[Dataset content — start]
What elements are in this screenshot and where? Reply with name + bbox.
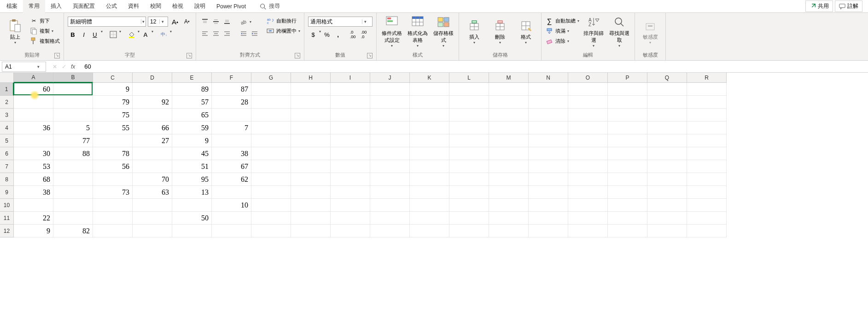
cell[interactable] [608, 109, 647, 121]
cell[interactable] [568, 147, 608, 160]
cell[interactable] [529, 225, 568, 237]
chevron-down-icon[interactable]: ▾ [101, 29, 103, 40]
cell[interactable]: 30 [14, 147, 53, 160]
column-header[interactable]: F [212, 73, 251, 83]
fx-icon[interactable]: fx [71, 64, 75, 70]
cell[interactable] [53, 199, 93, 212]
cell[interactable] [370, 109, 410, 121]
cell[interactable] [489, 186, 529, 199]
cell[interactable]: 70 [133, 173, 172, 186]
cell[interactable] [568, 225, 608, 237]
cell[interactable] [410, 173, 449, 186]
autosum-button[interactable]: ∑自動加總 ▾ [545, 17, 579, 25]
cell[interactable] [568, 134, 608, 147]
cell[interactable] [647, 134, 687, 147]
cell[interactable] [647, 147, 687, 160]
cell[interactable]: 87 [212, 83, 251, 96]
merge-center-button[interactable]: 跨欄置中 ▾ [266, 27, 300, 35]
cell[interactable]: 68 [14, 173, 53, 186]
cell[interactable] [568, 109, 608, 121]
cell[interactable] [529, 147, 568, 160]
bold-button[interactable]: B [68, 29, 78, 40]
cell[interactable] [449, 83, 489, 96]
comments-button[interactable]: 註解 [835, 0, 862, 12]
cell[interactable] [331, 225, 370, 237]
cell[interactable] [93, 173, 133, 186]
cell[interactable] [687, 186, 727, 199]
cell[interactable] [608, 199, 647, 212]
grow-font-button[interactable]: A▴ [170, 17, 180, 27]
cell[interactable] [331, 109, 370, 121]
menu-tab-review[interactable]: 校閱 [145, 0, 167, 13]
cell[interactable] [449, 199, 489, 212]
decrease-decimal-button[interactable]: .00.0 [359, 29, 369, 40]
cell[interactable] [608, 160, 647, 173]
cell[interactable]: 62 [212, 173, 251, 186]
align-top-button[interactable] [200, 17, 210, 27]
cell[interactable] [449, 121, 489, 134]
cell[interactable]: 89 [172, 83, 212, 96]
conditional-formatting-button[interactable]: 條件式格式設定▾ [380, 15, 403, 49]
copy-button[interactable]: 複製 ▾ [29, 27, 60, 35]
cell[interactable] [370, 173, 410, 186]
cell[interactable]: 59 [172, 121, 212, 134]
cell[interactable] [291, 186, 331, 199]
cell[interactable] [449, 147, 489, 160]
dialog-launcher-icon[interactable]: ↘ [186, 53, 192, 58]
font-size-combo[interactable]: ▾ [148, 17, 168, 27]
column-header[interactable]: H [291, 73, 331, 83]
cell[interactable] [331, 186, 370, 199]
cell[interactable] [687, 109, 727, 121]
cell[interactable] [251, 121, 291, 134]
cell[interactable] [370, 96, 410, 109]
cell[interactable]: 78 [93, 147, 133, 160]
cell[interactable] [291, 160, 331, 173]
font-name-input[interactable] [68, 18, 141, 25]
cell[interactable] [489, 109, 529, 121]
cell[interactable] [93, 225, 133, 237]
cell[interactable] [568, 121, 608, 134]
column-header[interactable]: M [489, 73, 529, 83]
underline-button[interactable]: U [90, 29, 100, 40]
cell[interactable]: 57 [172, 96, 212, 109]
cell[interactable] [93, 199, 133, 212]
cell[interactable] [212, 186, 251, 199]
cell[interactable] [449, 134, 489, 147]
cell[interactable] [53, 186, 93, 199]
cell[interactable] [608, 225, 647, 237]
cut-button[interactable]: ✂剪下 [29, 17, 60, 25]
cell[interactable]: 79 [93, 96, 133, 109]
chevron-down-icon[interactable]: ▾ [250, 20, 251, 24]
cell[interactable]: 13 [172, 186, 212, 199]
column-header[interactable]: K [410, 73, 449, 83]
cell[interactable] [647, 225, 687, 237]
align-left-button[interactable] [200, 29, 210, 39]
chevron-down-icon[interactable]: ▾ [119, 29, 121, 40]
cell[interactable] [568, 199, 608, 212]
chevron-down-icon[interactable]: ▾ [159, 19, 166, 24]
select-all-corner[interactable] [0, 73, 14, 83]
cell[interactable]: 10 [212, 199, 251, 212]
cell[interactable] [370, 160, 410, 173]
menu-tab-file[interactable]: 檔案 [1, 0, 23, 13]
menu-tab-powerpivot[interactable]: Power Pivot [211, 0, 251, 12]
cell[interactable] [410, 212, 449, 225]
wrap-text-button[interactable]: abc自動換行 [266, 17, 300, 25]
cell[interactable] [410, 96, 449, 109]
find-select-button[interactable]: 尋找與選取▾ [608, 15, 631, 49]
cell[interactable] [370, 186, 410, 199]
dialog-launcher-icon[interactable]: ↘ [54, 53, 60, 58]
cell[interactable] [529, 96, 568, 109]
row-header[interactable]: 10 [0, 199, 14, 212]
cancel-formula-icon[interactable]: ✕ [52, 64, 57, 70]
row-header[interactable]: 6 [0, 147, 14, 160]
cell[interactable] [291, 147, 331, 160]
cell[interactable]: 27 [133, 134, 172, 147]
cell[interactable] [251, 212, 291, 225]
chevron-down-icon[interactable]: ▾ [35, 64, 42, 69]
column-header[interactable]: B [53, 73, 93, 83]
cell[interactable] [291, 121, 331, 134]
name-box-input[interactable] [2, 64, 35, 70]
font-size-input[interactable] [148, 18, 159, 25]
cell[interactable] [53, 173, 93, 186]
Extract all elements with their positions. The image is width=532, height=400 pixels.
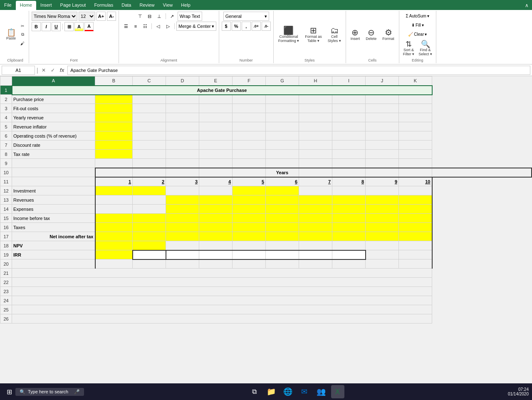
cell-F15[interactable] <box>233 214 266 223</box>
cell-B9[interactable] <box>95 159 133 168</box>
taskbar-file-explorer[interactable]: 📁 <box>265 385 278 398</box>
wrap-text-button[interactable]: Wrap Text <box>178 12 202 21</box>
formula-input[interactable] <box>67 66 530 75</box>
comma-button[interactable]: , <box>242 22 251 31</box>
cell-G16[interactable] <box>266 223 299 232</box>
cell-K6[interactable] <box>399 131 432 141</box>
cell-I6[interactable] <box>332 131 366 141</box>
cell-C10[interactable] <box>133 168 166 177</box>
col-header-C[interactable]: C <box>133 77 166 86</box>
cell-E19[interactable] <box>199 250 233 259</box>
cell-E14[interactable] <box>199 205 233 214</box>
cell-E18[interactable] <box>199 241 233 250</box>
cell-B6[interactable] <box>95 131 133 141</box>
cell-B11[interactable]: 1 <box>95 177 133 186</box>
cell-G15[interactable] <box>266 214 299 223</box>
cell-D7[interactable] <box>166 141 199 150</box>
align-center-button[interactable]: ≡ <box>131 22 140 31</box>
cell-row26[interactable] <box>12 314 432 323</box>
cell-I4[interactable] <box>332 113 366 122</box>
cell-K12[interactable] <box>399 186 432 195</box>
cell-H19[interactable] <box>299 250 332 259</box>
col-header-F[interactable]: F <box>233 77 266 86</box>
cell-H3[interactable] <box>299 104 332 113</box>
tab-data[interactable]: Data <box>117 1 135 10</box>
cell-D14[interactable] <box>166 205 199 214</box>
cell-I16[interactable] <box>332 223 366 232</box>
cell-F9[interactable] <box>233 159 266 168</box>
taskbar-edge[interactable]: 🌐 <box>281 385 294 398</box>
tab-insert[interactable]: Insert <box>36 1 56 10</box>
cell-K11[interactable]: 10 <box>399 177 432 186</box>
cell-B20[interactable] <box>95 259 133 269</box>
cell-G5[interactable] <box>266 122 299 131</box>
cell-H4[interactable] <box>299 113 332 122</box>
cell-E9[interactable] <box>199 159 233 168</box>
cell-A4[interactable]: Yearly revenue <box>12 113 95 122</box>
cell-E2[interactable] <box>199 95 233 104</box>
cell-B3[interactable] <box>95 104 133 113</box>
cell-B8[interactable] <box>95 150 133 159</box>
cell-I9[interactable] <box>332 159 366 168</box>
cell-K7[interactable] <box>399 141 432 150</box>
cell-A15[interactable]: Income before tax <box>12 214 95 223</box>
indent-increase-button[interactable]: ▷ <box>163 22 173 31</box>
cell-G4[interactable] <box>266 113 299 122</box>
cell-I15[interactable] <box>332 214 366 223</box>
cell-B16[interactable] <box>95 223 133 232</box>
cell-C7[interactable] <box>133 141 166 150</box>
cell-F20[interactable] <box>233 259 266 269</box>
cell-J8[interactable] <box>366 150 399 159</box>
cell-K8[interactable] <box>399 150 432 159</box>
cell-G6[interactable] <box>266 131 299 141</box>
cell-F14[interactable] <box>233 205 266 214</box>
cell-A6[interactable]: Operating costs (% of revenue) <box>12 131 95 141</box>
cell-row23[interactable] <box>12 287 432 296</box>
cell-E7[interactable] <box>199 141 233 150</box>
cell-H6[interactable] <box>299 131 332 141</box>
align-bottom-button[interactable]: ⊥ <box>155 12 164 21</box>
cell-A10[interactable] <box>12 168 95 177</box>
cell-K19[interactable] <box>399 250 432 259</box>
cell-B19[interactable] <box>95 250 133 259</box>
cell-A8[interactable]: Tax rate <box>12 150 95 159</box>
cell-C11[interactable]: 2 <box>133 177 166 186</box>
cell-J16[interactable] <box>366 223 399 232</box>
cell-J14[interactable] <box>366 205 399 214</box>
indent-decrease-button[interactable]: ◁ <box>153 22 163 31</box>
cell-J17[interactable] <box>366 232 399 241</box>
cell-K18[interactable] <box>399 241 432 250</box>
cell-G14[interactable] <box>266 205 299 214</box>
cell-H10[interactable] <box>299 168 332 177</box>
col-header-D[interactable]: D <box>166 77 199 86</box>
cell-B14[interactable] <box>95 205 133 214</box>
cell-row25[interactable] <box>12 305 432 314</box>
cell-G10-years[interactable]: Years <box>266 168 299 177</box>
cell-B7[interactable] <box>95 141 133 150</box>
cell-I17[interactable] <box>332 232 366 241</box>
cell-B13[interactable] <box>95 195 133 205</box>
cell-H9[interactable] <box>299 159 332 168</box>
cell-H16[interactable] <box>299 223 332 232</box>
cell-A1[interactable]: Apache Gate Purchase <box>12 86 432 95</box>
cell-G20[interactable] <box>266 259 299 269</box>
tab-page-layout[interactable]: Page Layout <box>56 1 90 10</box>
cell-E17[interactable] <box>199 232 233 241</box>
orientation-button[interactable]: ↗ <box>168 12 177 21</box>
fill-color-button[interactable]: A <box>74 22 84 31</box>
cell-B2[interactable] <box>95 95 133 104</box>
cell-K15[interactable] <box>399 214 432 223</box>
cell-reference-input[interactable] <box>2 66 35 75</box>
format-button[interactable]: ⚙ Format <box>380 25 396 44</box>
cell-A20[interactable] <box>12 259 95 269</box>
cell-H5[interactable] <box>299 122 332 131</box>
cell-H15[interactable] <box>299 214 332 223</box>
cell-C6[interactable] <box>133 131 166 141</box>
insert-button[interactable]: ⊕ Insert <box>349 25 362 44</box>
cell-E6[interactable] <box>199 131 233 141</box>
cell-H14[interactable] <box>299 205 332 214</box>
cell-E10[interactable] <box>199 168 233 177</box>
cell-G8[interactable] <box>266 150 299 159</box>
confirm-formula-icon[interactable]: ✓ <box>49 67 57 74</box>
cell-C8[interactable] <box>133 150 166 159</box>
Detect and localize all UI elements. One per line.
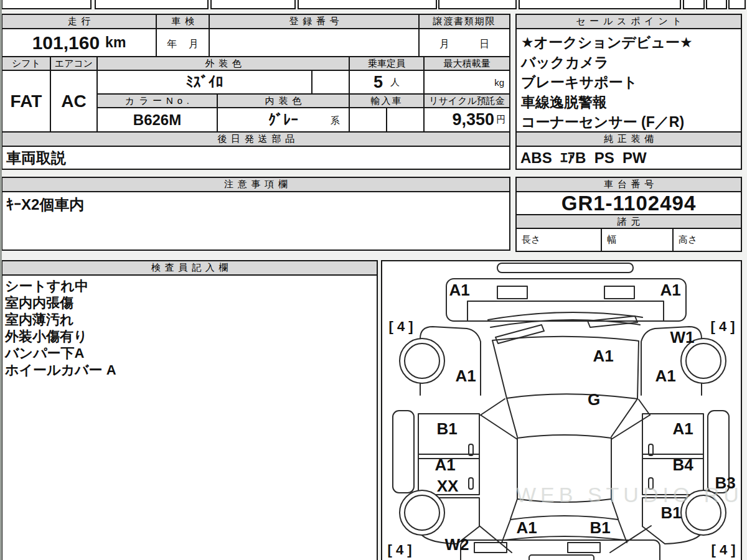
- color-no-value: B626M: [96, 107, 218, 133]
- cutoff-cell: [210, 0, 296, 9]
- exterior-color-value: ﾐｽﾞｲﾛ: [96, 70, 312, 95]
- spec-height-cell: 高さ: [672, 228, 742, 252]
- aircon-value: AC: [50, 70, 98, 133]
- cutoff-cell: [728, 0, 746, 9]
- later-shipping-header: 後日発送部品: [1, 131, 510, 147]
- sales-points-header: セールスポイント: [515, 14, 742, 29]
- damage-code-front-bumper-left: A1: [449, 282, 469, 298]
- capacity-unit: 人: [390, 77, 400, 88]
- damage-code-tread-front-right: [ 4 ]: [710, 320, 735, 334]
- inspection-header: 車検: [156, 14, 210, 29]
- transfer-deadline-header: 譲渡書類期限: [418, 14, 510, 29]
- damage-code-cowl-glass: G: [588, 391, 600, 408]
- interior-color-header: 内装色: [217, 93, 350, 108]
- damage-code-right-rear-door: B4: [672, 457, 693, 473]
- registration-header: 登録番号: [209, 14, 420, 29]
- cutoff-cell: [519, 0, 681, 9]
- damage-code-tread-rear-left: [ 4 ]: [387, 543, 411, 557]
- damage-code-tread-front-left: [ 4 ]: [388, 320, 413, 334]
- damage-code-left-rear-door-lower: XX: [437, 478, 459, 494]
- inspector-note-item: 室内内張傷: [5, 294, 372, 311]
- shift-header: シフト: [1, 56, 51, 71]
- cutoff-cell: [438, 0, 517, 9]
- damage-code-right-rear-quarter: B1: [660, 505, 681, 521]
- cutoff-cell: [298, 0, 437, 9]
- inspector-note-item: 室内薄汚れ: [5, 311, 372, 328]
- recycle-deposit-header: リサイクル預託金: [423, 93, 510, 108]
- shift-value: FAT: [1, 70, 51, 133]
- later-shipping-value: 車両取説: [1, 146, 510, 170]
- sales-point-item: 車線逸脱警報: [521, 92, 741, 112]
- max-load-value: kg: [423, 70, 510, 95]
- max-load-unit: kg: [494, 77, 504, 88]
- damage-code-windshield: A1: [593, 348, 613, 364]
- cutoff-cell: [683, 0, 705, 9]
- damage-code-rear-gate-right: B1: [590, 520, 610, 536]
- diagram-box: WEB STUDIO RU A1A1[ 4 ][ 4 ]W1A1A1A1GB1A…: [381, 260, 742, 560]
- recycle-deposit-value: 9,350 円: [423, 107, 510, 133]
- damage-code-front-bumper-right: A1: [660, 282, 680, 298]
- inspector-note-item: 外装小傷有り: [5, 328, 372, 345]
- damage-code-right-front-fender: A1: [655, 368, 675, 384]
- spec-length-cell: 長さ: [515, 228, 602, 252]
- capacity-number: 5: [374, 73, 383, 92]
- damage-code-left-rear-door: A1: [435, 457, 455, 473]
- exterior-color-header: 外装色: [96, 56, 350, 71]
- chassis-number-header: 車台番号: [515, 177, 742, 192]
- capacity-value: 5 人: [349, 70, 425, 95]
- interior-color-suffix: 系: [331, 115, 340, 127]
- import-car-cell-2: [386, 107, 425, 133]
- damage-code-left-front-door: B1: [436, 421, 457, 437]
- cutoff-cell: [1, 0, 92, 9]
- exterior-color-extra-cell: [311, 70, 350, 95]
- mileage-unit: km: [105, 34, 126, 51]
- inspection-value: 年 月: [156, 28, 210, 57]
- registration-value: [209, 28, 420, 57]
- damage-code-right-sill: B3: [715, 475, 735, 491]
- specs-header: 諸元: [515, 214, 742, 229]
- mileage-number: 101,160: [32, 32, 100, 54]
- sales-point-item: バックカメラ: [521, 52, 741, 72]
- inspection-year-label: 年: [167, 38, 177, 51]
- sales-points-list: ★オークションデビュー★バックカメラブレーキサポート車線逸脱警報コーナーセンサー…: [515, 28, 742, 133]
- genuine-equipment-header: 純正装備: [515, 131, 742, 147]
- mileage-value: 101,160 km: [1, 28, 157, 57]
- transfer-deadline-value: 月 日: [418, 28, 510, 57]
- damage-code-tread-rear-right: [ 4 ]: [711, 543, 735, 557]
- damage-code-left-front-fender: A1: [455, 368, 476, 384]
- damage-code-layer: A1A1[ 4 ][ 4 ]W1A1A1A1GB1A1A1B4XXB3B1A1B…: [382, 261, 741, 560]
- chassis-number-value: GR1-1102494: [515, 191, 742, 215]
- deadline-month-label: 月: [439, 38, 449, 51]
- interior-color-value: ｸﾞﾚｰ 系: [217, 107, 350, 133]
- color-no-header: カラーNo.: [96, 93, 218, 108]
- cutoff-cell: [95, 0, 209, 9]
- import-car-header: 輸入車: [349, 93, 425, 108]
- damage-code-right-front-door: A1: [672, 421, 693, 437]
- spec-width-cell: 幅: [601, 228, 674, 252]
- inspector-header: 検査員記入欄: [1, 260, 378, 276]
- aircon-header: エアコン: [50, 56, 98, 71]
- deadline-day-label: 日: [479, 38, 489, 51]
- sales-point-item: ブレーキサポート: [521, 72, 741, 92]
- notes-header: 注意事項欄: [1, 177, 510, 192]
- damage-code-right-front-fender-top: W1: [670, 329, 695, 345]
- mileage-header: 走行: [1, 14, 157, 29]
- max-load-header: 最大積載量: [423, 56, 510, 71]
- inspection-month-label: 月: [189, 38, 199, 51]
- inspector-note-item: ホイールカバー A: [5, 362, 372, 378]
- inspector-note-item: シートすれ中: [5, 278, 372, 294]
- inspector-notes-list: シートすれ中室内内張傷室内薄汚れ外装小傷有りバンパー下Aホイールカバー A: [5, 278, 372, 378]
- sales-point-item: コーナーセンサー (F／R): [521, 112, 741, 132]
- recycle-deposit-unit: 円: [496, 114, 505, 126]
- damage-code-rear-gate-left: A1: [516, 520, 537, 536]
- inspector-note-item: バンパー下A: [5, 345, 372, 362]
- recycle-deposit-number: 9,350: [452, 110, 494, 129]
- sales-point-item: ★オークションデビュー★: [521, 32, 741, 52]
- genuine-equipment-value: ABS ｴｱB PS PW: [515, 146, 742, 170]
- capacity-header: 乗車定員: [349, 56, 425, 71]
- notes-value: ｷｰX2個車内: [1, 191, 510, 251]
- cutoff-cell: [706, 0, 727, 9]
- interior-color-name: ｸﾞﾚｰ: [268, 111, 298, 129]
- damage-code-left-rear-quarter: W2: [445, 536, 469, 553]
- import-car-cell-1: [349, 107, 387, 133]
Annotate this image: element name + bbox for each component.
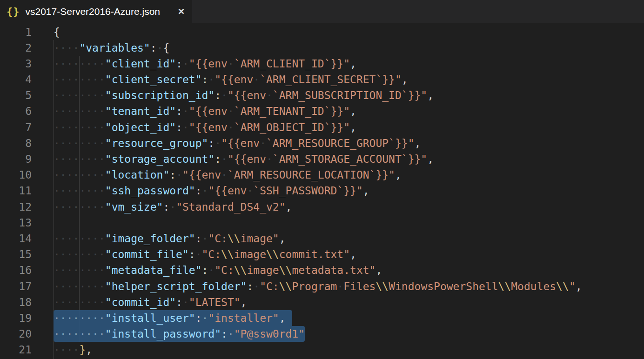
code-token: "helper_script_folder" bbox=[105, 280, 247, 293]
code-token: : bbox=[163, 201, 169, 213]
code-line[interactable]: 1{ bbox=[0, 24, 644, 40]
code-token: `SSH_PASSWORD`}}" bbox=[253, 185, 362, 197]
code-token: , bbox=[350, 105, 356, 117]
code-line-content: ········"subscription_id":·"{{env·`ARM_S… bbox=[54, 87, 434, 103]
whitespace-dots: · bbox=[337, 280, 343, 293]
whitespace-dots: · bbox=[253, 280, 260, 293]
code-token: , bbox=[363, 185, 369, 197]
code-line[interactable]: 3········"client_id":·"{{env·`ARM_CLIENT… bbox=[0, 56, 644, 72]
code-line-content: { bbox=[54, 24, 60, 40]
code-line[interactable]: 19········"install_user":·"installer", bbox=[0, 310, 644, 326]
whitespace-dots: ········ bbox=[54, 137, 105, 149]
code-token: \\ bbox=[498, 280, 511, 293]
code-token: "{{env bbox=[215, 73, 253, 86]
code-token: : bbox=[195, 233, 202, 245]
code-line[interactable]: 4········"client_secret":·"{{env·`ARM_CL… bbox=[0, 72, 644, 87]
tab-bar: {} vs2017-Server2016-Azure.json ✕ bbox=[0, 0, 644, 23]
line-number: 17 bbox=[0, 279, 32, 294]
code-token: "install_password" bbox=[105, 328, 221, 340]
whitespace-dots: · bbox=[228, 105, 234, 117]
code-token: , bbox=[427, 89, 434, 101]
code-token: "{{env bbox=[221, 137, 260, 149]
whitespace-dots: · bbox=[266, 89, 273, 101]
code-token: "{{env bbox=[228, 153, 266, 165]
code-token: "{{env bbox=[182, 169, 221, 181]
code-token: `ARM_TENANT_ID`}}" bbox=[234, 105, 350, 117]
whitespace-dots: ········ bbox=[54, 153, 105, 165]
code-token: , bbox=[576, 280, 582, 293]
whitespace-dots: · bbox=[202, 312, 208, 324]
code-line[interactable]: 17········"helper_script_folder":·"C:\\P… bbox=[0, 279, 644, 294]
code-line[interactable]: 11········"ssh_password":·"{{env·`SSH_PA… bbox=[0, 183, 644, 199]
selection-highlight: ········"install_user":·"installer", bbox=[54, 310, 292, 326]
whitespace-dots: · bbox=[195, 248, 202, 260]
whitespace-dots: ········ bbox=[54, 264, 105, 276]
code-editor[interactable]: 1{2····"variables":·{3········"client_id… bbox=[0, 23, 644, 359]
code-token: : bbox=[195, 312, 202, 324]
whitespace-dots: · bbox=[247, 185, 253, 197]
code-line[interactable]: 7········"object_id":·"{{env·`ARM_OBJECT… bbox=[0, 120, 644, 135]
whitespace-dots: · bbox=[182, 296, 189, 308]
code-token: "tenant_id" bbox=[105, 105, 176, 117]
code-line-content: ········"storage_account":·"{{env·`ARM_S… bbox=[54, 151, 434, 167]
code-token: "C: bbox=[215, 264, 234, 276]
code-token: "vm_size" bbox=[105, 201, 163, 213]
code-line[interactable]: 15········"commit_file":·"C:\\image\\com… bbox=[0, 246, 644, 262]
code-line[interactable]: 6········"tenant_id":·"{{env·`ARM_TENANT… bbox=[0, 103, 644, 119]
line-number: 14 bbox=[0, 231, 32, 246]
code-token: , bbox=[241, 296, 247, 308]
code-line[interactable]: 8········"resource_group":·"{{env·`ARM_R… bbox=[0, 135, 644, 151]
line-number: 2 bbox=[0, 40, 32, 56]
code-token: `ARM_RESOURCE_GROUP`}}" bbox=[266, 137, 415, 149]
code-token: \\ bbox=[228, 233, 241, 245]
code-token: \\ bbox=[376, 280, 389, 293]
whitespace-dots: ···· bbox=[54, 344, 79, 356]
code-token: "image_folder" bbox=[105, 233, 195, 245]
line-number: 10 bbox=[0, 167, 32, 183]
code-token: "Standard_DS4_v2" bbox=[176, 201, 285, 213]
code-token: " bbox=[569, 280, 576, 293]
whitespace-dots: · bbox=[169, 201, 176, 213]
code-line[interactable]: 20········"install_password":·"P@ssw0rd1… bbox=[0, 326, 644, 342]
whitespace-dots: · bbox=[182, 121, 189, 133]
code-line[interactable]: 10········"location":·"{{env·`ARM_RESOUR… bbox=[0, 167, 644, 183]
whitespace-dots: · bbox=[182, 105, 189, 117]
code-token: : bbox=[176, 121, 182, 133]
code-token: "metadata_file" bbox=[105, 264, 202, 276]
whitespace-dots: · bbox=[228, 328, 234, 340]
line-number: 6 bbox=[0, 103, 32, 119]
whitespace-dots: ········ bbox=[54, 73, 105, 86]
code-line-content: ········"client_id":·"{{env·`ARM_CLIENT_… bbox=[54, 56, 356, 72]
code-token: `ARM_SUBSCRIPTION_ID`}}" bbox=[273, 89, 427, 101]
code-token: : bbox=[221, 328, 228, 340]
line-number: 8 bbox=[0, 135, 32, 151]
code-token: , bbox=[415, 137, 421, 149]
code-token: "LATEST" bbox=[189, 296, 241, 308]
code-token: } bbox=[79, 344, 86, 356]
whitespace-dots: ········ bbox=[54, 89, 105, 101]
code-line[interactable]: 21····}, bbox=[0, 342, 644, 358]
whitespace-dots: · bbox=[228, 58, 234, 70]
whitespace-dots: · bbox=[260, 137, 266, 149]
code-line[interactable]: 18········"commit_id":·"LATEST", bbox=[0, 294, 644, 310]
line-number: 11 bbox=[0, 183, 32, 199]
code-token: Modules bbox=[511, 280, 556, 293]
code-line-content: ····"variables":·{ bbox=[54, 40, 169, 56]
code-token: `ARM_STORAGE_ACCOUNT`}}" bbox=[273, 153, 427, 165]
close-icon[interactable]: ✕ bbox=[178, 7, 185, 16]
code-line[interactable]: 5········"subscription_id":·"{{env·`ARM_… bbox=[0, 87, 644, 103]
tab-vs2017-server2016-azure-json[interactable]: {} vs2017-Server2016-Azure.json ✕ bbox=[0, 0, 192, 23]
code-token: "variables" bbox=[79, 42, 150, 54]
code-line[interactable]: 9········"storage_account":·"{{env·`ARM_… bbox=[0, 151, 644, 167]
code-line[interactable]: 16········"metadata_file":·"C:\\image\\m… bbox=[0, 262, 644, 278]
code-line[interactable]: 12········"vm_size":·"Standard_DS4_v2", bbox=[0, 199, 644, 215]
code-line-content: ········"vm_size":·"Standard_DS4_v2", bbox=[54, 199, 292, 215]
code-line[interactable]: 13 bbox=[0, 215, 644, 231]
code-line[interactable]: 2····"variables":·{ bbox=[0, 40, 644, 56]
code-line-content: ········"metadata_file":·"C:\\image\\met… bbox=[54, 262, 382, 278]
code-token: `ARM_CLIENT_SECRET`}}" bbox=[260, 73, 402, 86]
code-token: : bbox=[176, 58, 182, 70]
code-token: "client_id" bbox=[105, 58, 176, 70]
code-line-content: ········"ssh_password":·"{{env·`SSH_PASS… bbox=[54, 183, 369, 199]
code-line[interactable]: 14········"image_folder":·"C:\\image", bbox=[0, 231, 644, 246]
[Dataset content — finish]
→ What is expected
For each line above that contains the word "column", give the line as it is written.

→ Result below
column-header[interactable]: F [212, 73, 251, 83]
column-header[interactable]: H [291, 73, 331, 83]
column-header[interactable]: M [489, 73, 529, 83]
column-header[interactable]: K [410, 73, 449, 83]
column-header[interactable]: B [53, 73, 93, 83]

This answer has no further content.